I’ll never forget the first time Erica asked me to spend the night with her. We were in the seventh grade, brand new to junior high school -a full year younger than my own daughter is today. I think the only class we had together that year was gym. We didn’t know one another before seventh grade gym class. It was a Friday afternoon when she called. We must have exchanged telephone numbers that same day. She asked if I would come over and spend the night. My Mama didn’t know her Mama and so they talked briefly on the phone before she agreed to drop me off later that evening.
That was the first night of many spent inside Erica’s four bedroom walls – the ones that were purple before she painted them a perfect black and white stripe. Inside that room we spent hours telling secrets (her on her day bed, me on the floor), rummaging through her ungodly amount of CDs and me ogling over the amount of clothes she had in her closet that still had the tags on them. I discovered Dave Matthews Band in that bedroom. That was also her Daddy’s name and for at least a few hours one night she had me convinced that her Daddy sang lead vocals on Under the Table and Dreaming. I also discovered Kenny G in Erica’s bedroom. I always insisted we listen to Kenny G as we fell asleep at night. She never complained.
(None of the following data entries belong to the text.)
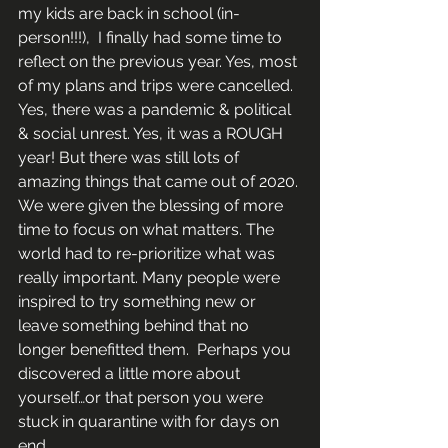
my kids are back in school (in-
person!!!),  I finally had some time to 
reflect on the previous year. Yes, most 
of my plans and trips were cancelled. 
Yes, there was a pandemic & political 
& social unrest. Yes, it was a ROUGH 
year! But there was still lots of 
amazing things that came out of 2020. 
We were given the blessing of more 
time to focus on what matters. The 
world had to re-prioritize what was 
really important. Many people were 
inspired to try something new or 
leave something behind that no 
longer benefitted them.  Perhaps you 
discovered a little more about 
yourself…or that person you were 
stuck in quarantine with for days on 
end.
Over the years I became quite fond of Erica’s family. She was an only child, save for the family Scottish Terrier named Pepper. Erica’s brother passed away as a toddler. Her Daddy was a music man who loved the Beatles. Her Mama, a school teacher, who always kept the refrigerator stocked with Pepsi and Gatorade. If you know the Matthews family at all, you also know English muffin pepperoni pizzas. They were Erica’s favorite. I loved that family for many reasons. I loved that they ate dinner at what seemed like 4:30 p.m. every afternoon. I loved that her grandparents lived right across the street, and that they had a fully stocked bar in their basement. I loved that Erica’s parents trusted us to roam the neighborhood late into the night and that they let us sleep uninterrupted late into the day. I loved that for many weekends over a span of many years they tolerated me, fed me, kept me warm, gave me a soft place to land and welcomed me into their home. But what I loved more than anything about the Matthews family is that they gave me something I still carry with me today, a memory I will forever treasure along with a lesson I will never forget.
It was a week or so before Valentine’s Day. Neither Erica nor I had a “valentine” that year and one afternoon we found our 15 year old selves sitting in her black and white bedroom sulking, complaining and wishing things were different. We knew that in less than a week we’d painfully bear witness to swarms of girls leaving school with red and pink balloons, heart shaped candy boxes, and vases stuffed with red roses and baby’s breath while we left empty handed. We even joked about skipping school that day just to avoid the humiliation. But we didn’t and as much as we wished it away, Valentine’s Day came anyway. It was late in the afternoon when the school secretary began calling students to the office to accept the deliveries that had come in for them throughout the day. Just like we expected, there were red and pink balloons, heart shaped candy boxes, and vases stuffed with red roses and baby’s breath. One 15 year old girl after another came skipping back to our classrooms with their proclamations of love in hand and then the secretary called my name. Confused and a little scared I made my way to the front office and there waiting for me was a small vase and inside was a single red rose complete with baby’s breath. The card on the outside read “Happy Valentine’s Day, from your secret admirer.”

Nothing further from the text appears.